Drawdown is one of the most flexible ways to access your pension. It’s available from age 55 (rising to 57 from 2028) and you can usually take up to 25% as a tax-free cash lump sum, keeping the rest invested for later. You’re in control of how much taxable income you take and can make withdrawals whenever you want to.
If you’re already in drawdown or are planning to be, there are lots of approaches to investing.
We look at some of the funds that our drawdown clients bought last month. But bear in mind, these investors might have strategies different to you.
Some investors might be investing for income, taking only the cash income their investments make. Some might be investing for growth because they to keep their investments growing or make withdrawals from capital. And some might be looking for a combination.
You can find out more in our guide to investing in drawdown.
What you do with your pension is an important decision. You could run out of money if you make unsustainable withdrawals. You should check you're making the right decision for your circumstances and you understand all your options and their risks. Pension and tax rules can change and their benefits depend on personal circumstances.
The government's free and impartial Pension Wise service can help (if you are 50 or over) and we can offer you financial advice if you’d like it.
Where did our drawdown clients invest in September 2023?
The tables below show the most bought actively-managed (trying to beat the market) and tracker (trying to track the market) funds by number of trades (minus any sales) by drawdown investors on our platform in September 2023.
This article has been written independently of our investment research team for interest and to offer some inspiration, but isn't personal advice or a guide on how or where to invest.
You should choose investments based on your own objectives and attitude to risk. Investments and income from them will rise and fall in value. This means income isn’t guaranteed and you could get back less than you put in.
With interest rates rising, money market funds have grown in popularity – find out what they are and what you need to know.

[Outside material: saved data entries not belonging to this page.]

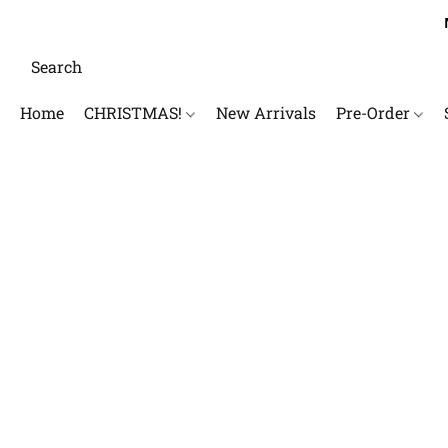
Home
CHRISTMAS!
New Arrivals
Pre-Order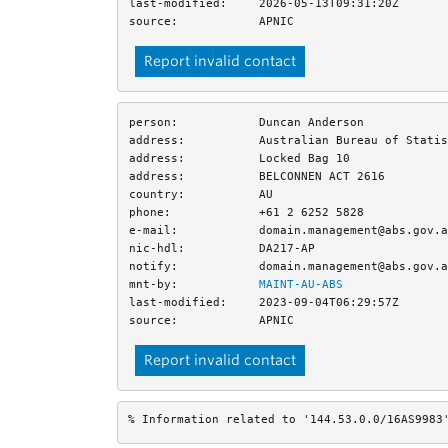
last-modified:
2026-05-13T09:31:20Z
source:
APNIC
Report invalid contact
person:
Duncan Anderson
address:
Australian Bureau of Statis
address:
Locked Bag 10
address:
BELCONNEN ACT 2616
country:
AU
phone:
+61 2 6252 5828
e-mail:
domain.management@abs.gov.a
nic-hdl:
DA217-AP
notify:
domain.management@abs.gov.a
mnt-by:
MAINT-AU-ABS
last-modified:
2023-09-04T06:29:57Z
source:
APNIC
Report invalid contact
% Information related to '144.53.0.0/16AS9983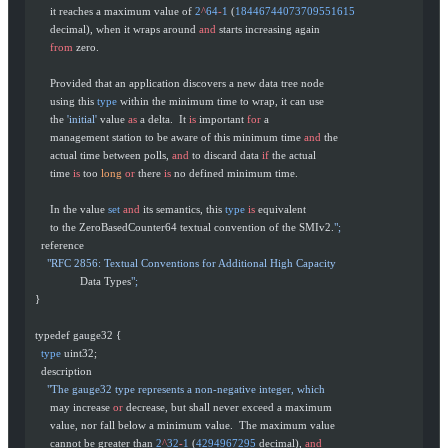
       it reaches a maximum value of 
2
^
64
-
1
 (
18446744073709551615
       decimal), when it wraps around 
and
 starts increasing again
       from
 zero.
       Provided that an application discovers a new data tree node
       using this 
type
 within the minimum time to wrap, it can use
       the 
'initial'
 value 
as
 a delta.  It 
is
 important 
for
 a
       management station to be aware of this minimum time 
and
 the
       actual time between polls, 
and
 to discard data 
if
 the actual
       time 
is
 too 
long
 or
 there 
is
 no defined minimum time.
       In the value 
set
 and
 its semantics, this 
type
 is
 equivalent
       to the ZeroBasedCounter64 textual convention of the SMIv2.
";
    reference
      "RFC 2856: Textual Conventions for Additional High Capacity
                 Data Types
";
  }
  typedef gauge32 {
    type
 uint32;
    description
      "The gauge32 type represents a non-negative integer, which
       may increase 
or
 decrease, but shall never exceed a maximum
       value, nor fall below a minimum value.  The maximum value
       cannot be greater than 
2
^
32
-
1
 (
4294967295
 decimal), 
and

Most bought active funds | Key Investor Information |
---|---|
Jupiter India | KII |
Man GLG Japan CoreAlpha Equity | KII |
Royal London Short-Term Money Market | KII |
Royal London Sterling Extra Yield Bond | KII |
Schroder High Yield Opportunities | KII |
Most bought tracker funds | Key Investor Information |
---|---|
Fidelity Index World | KII |
Legal & General International Index Trust | KII |
Legal & General Global Technology Index Trust | KII |
Legal & General Global 100 Index | KII |
Legal & General US Index | KII |
Regular savings are excluded. Funds are given in alphabetical order.
How to pick investments for drawdown
Investing in these funds won't be right for everyone. Only invest in a fund if its objectives align with your own, and there's a specific need for that type of investment within your portfolio. Investors should understand the specific risks and charges of a fund before they invest and be investing for the long term (usually five years or more).
It's also important not to put all your eggs in one basket. Spreading your money and diversifying, gives you access to more opportunities and can reduce risk.
FIND OUT MORE ABOUT DIVERSIFICATION
If you're looking for inspiration, our Wealth Shortlist is designed to help investors build and maintain a well-balanced and diversified portfolio. We've put funds under the microscope to make sure the list only contains the funds that our in-depth analysis shows have the greatest long-term performance potential.
Whatever you choose, you’ll need to check in on your investments every now and then to make sure they still meet your needs and objectives.